The author blog of C. J. Ivory

Tinkerer with words. Dresser-Upper. Adorer of Steampunk and VictoriaNoir fiction. Occasional Lawgineer.

January 18, 2011

Careful, You May Be Plagiarising God


Gentle Reader,

How many times have you quoted Bible Scriptures this week? You might be surprised. 

According to a recent book by linguist David Crystal, Christians and non-Christians alike could be unwittingly quoting the Bible when they invoke well-known but archaic phrases.

So profound has the effect of the King James Bible been on English, it seems, that a total of 257 phrases and forty new words were introduced thereby. This is in large part because the Bible was read aloud to churchgoers every Sunday, and may have been the only literature that the unschooled population had access to. Read the BBC article here.

Interesting stuff. Most of us can probably pull out a few phrases we know from the Bible (for example, my first novel attempt was called Sins of the Father, which is from the book of Exodus), but did you know about these ones:

Living off the fat of the land - Genesis 45:17-18
Like a lamb to the slaughter - Jeremiah 11:19 / Isaiah 53:7
Can a leopard change his spots? - Jeremiah 13:23
A man after my own heart - Samuel 13:14 / Acts 13:22
Letter of the law - 2 Corinthians 3:6
Apple of my eye - (I could have sworn Dean Martin came up with that one!) - Deuteronomy 2:10 / Zechariah 2:8
Twinkling of an eye  - 1 Corinthians 15:52
Out of the mouths of babes - Psalm 8:2
Bite the dust (even Freddie Mercury’s quoting the Bible) - Psalms 72: 9
At my wit's end - Psalm 107:27
Blind leading the blind - Matthew 15:14 / Luke 6:39
By the skin of our teeth - Job 19:20

(For a more comprehensive list, see Top 50 Most popular Phrases From The Bible)

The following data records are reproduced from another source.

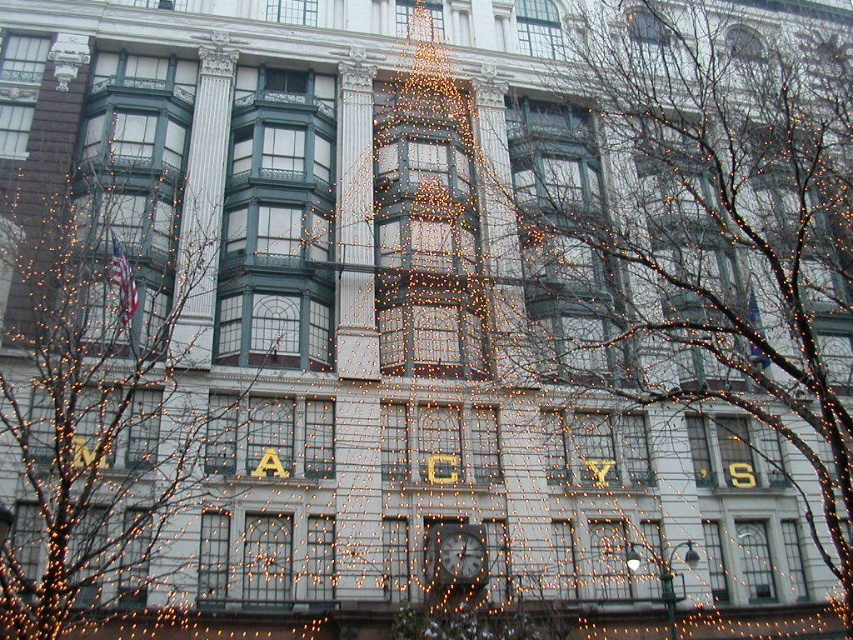 Who is more forward, [740,232] or [102,333]?

Point [102,333]

Measure the distance between point (737, 276) and camera.

They are 74.53 meters apart.

The image size is (853, 640). I want to click on bare branches at center, so click(x=717, y=218).

Can you confirm if bare branches at center is positioned to the right of metallic clock at center?

Indeed, bare branches at center is positioned on the right side of metallic clock at center.

Is bare branches at center wider than metallic clock at center?

Yes, bare branches at center is wider than metallic clock at center.

Is point (547, 244) farther from camera compared to point (456, 541)?

That is True.

Identify the location of bare branches at center. The width and height of the screenshot is (853, 640). (717, 218).

Between illuminated wireframe tree at center and metallic clock at center, which one is positioned higher?

illuminated wireframe tree at center

This screenshot has width=853, height=640. I want to click on illuminated wireframe tree at center, so click(x=96, y=420). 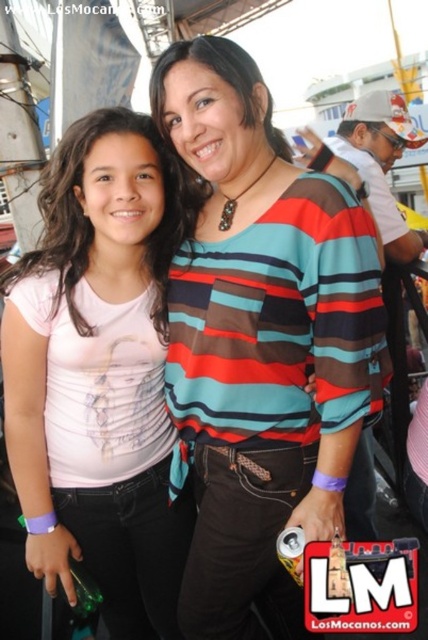 Is the position of striped cotton shirt at center more distant than that of pink matte shirt at center?

No, striped cotton shirt at center is closer to the viewer.

I want to click on striped cotton shirt at center, so click(261, 340).

Which is behind, point (208, 349) or point (121, 129)?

So, Gentle Reader – when did you last quote Scriptures?

Feeling suddenly pious,

Charlotte

2 comments:

Carolyn said...

very interesting. In fact, I quote some in my writing such as 'vengeance is Lord's and he shall repay'. Meanwhile, the MC who was a former assassin for the Italian mafia. He takes retaliation into his own hands.

And I also used 'time and unforeseen occurrences befall us all' in that work.

I actually really like playing on the contrast between religion and the dark acts of the human family.

Charlotte Jane Ivory said...

Religion still captures the modern imagination in books and movies, doesn't it? Imagine if Dan Brown's Da Vinci Code had been based on, let's say, Aristotle instead of Jesus. I can't imagine it would have sold as many copies!